More and more funders, publishers and institutions are mandating data storing and sharing, so developing your skills in Research Data Management is essential.

Seven reasons why you should manage and share your research data:

If you publish your data it is discoverable and can be formally cited in research publications, and/or mentioned in news articles, or social media. Additionally:

There is evidence that making data available in a repository (such as Research Data JCU) can increase the citation rate for those publications (papers) that include DOI links to the data. This citation advantage (of up to 25.36% in one study) is higher than it is for data that is made available on request or included in the paper or supplementary materials. See e.g. Colavizza G, Hrynaszkiewicz I, Staden I, Whitaker K, McGillivray B (2020) The citation advantage of linking publications to research data. PLoS ONE 15(4): e0230416.
Data citations can be included in researcher profiles and curricula vitae (e.g. ORCID iD) alongside other research outputs such as journal articles or book chapters
Published data with a DOI can be counted and tracked to measure impact (e.g., via the Web of Science Data Citation Index or Altmetrics).

Making data available:

demonstrates the value of publicly funded research,
enables knowledge transfer and communication of discoveries to the public,
enhances citizen science and public engagement activities.

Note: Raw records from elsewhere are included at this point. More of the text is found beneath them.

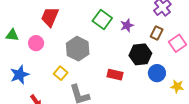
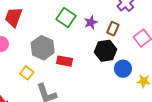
brown rectangle: (157, 33) -> (113, 29), moved
red rectangle: (115, 75) -> (65, 61), moved

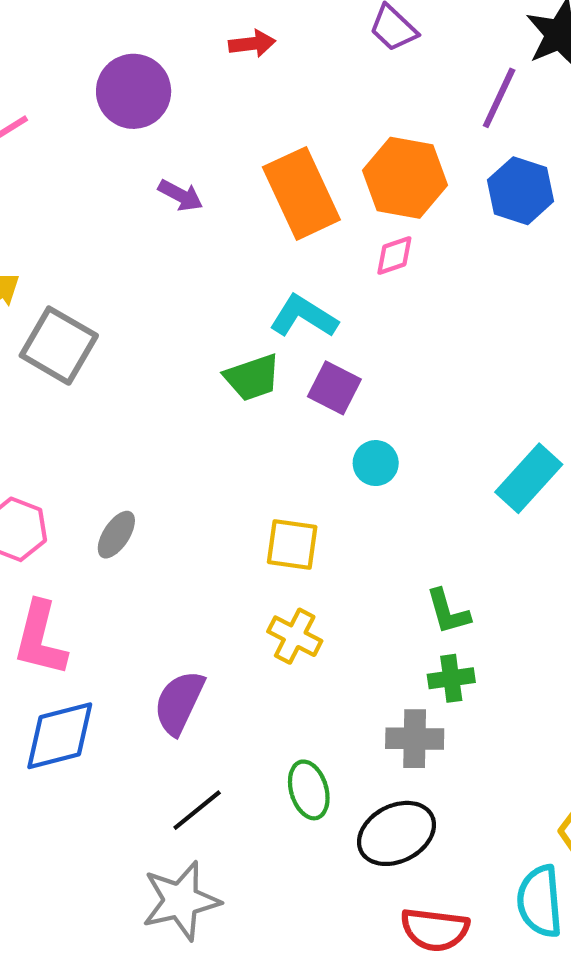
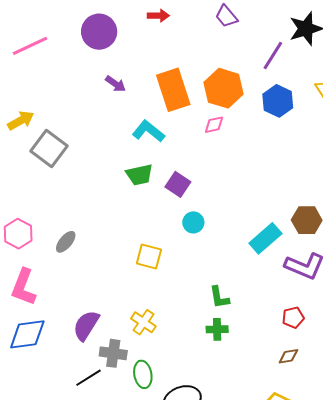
cyan L-shape: (304, 316) -> (148, 131), moved
yellow cross: (295, 636) -> (143, 322), moved
gray cross: (415, 739) -> (113, 353), moved

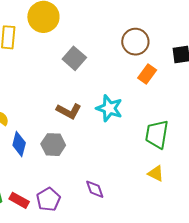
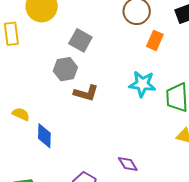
cyan star: (109, 108) -> (142, 84), moved
gray hexagon: (53, 145) -> (65, 69), moved

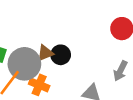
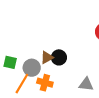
gray circle: (24, 64) -> (32, 68), size x0.7

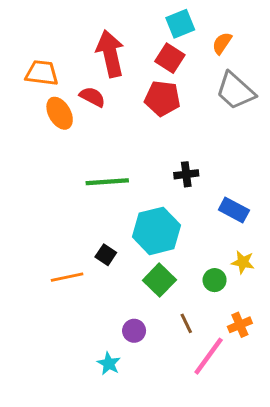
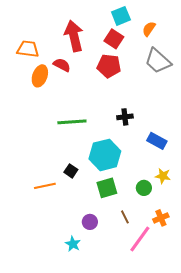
orange ellipse: (60, 113) -> (40, 76), turned 50
green square: (159, 280) -> (107, 188), turned 30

Research data can have real-life (and career enhancing) impact; the ANDS (Australian National Data Service) #dataimpact eBook brings together 16 stories collected during the #dataimpact campaign.

ANDS asked the research community to share stories about data-intensive projects that had national impact e.g. saved lives, protected our environment and wildlife, supporting the economy or influenced public policy. A JCU example is included in the eBook - Mapping the impact of climate change on Australian wildlife from the Centre for Tropical Biodiversity and Climate Change.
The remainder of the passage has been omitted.